GALA DES 350 ANS DE L’OPERA DE PARIS

En référence avec la création de l’académie Royale de Musique en 1669, L’opéra de Paris fêtera donc en 2019 ses 350 années d’existence, l’occasion de faire parler de lui et de promouvoir sa saison de spectacles et quelques évènements soi-disant exceptionnels, au premier rang desquels le Gala inaugural qui s’est tenu les 30 et 31 décembre 2018. L’affiche est alléchante avec en tête, la magnifique Sonya Yoncheva accompagné de Bryan Hymel et de Ludovic Tezier pour la musique et de 3 couples de danseurs maison parmi les plus talentueux : Léonore Baulac et Mathieu Ganio, Amandine Albisson et Florian Magnenet, Eleonora Abbagnato et Stéphane Bullion.

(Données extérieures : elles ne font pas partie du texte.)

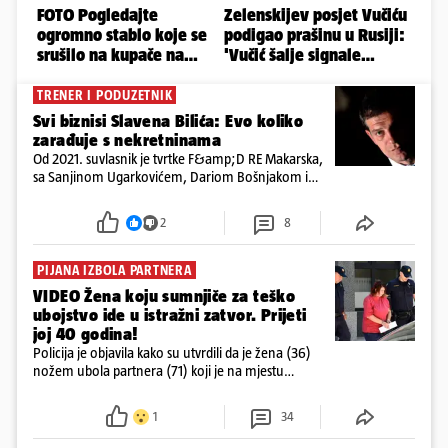
TRENER I PODUZETNIK
Svi biznisi Slavena Bilića: Evo koliko
zarađuje s nekretninama
Od 2021. suvlasnik je tvrtke F&amp;D RE Makarska,
sa Sanjinom Ugarkovićem, Dariom Bošnjakom i
Dobrislavom Hrkaćem. Tvrtka je registrirana za
poslovanje nekretninama, a od osnutka nema
2
8
zaposlenih
PIJANA IZBOLA PARTNERA
VIDEO Žena koju sumnjiče za teško
ubojstvo ide u istražni zatvor. Prijeti
joj 40 godina!
Policija je objavila kako su utvrdili da je žena (36)
nožem ubola partnera (71) koji je na mjestu
preminuo. Imala je 2,03 promila. U nedjelju su je
ispitali i poslali u istražni zatvor
1
34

Le programme n’a été dévoilé que très récemment et les places presqu’exclusivement vendues par le biais de la très sélective AROP (association pour le rayonnement de l’opéra de Paris). Tout s’est donc un peu passé en catimini … un anniversaire « entre soi », à Garnier de surcroît ! Tout ceci respire le marketing à plein nez, car le programme ne reflète pas cette notion d’ouverture d’année anniversaire : les œuvres s’enfilent sans logique en commençant par Berlioz et la marche hongroise de la damnation de Faust qui n’est pas à proprement parlé un opéra mais qui donne un bel éclat pour commencer la soirée. Mais restons un instant sur les interprètes. Ludovic Tezier est un habitué de la Maison, qui plus est, français. Il vient d’enchaîner un magistral Simone Bocanegra puis les dernières de la Traviata. La saison dernière, il était le marquis de Posa dans la version française de Don Carlos. Bryan Hymel est en répétition pour la nouvelle production des Troyens et était en tête d’affiche des Huguenots qu’il a abandonné à quelques jours de la générale, mettant ainsi en péril le retour attendu de cet opéra après 80 ans d’absence … L’opéra de Paris n’est pas rancunier ! La présence de Sonya Yoncheva, si elle nous ravi est plus curieuse. Certes, elle s’est produite régulièrement mais n’a pas d’actualité. Ne cherchons donc pas de logique. De logique, il n’y en a pas non plus dans le programme. L’essentiel des œuvres sont françaises, y compris le Don Carlos de Verdi. Mais alors, pourquoi ce passage entier de la Traviata, très réussi au demeurant ? Pourquoi une concentration sur l’opéra de la seconde moitié du 19e siécle ? Sonya Yoncheva est une baroqueuse, elle vient de faire Poppée à Salzburg, elle a sorti l’année dernière un disque Haendel-Rameau … Une incursion dans ce répertoire s’imposait ! Aucune incursion non plus dans le 20e siècle, pourtant si riche en musique française … Meyerbeer, grand timonier du répertoire lyrique pendant plus d’un siècle est lui aussi absent : Bryan Hymel aurait pu racheter son absence en chantant un de ses airs des Huguenots … Que d’occasions manquées !

Fort heureusement, nous avons eu droit à quelques moments de pure beauté, à commencer par les extraits des 3 ballets du répertoire : la dame aux camélias de John Neumeier, le Park d’Angelin Prejlocaj et Carmen de Roland Petit. L’absence de véritable décor, le dépouillement scénique concentrait encore plus la beauté de l’instant sur la chorégraphie. Coté lyrique, la palme revient à Sonya Yoncheva qui n’est jamais meilleure que lorsqu’elle joue ses rôles et donc logiquement, les extraits qu’elle interprète avec Bryan Hymel dans le duo de Saint-Sulpice de Manon, et avec Ludovic Tezier dans le bouleversant second acte de la Traviata, sont des moments de grande intensité. Elle est nettement moins convaincante dans son air tiré d’Hérodiade de Massenet puis dans le rôle léger des Cent Vierges de Charles Lecocq. Les interprètes masculins sont à leur affaire dans leur morceaux de bravoure qui se transforment presque en concours viril : Pourquoi me réveiller du Werther de Massenet et La fleur que tu m’avais jetée extrait de Carmen de Bizet pour le Ténor et l’air du marquis de Posa extrait de Don Carlos de Verdi et l’air de Thais de Massenet pour le Baryton … L’ensemble se termine par le final du Faust de Gounod, choix parfaitement élégiaque qui convient bien à l’ambiance de cette soirée et qui permet de recoudre le patchwork musical qui nous était offert.